(Stored records)
++++

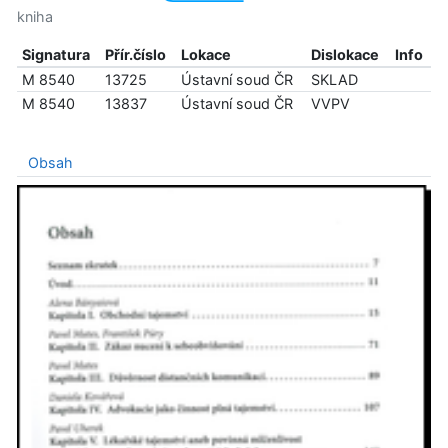
kniha
Signatura
Přír.číslo
Lokace
Dislokace
Info
M 8540
13725
Ústavní soud ČR
SKLAD
M 8540
13837
Ústavní soud ČR
VVPV
Obsah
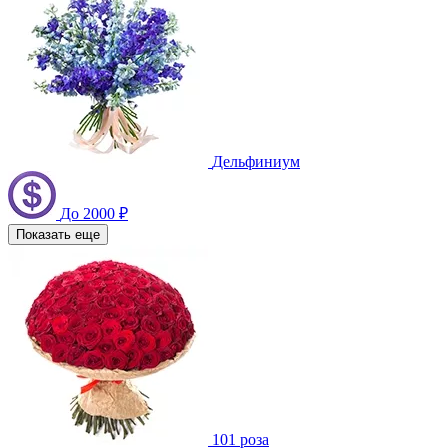
Дельфиниум
До 2000 ₽
Показать еще
101 роза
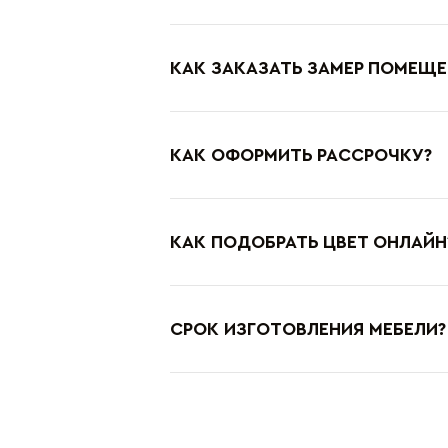
КАК ЗАКАЗАТЬ ЗАМЕР ПОМЕЩЕ
КАК ОФОРМИТЬ РАССРОЧКУ?
КАК ПОДОБРАТЬ ЦВЕТ ОНЛАЙН
СРОК ИЗГОТОВЛЕНИЯ МЕБЕЛИ?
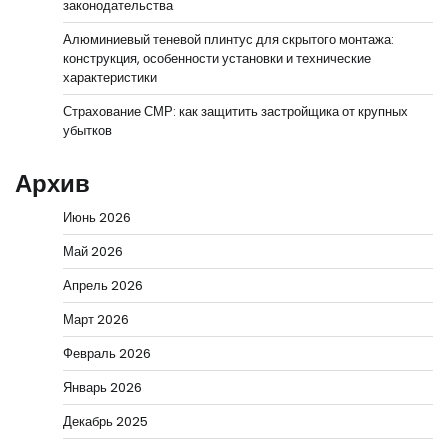
законодательства
Алюминиевый теневой плинтус для скрытого монтажа:
конструкция, особенности установки и технические
характеристики
Страхование СМР: как защитить застройщика от крупных
убытков
Архив
Июнь 2026
Май 2026
Апрель 2026
Март 2026
Февраль 2026
Январь 2026
Декабрь 2025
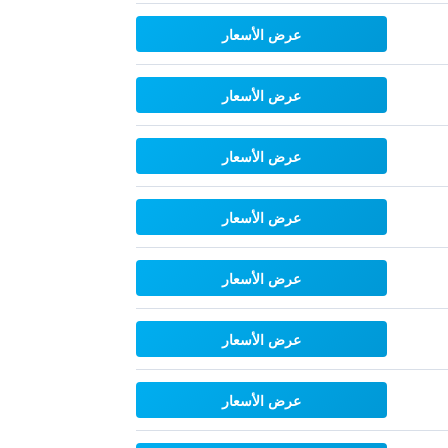
عرض الأسعار
عرض الأسعار
عرض الأسعار
عرض الأسعار
عرض الأسعار
عرض الأسعار
عرض الأسعار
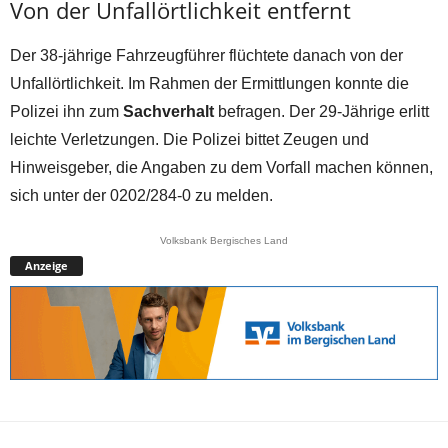
Von der Unfallörtlichkeit entfernt
Der 38-jährige Fahrzeugführer flüchtete danach von der
Unfallörtlichkeit. Im Rahmen der Ermittlungen konnte die
Polizei ihn zum
Sachverhalt
befragen. Der 29-Jährige erlitt
leichte Verletzungen. Die Polizei bittet Zeugen und
Hinweisgeber, die Angaben zu dem Vorfall machen können,
sich unter der 0202/284-0 zu melden.
Volksbank Bergisches Land
Anzeige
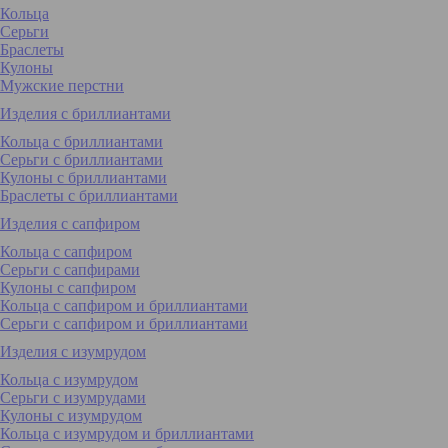
Кольца
Серьги
Браслеты
Кулоны
Мужские перстни
Изделия с бриллиантами
Кольца с бриллиантами
Серьги с бриллиантами
Кулоны с бриллиантами
Браслеты с бриллиантами
Изделия с сапфиром
Кольца с сапфиром
Серьги с сапфирами
Кулоны с сапфиром
Кольца с сапфиром и бриллиантами
Серьги с сапфиром и бриллиантами
Изделия с изумрудом
Кольца с изумрудом
Серьги с изумрудами
Кулоны с изумрудом
Кольца с изумрудом и бриллиантами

++++

**Task instructions:** Wherever the word "изумрудом" appears in the records above, copy that line.

**Written solution:**
Изделия с изумрудом
Кольца с изумрудом
Кулоны с изумрудом
Кольца с изумрудом и бриллиантами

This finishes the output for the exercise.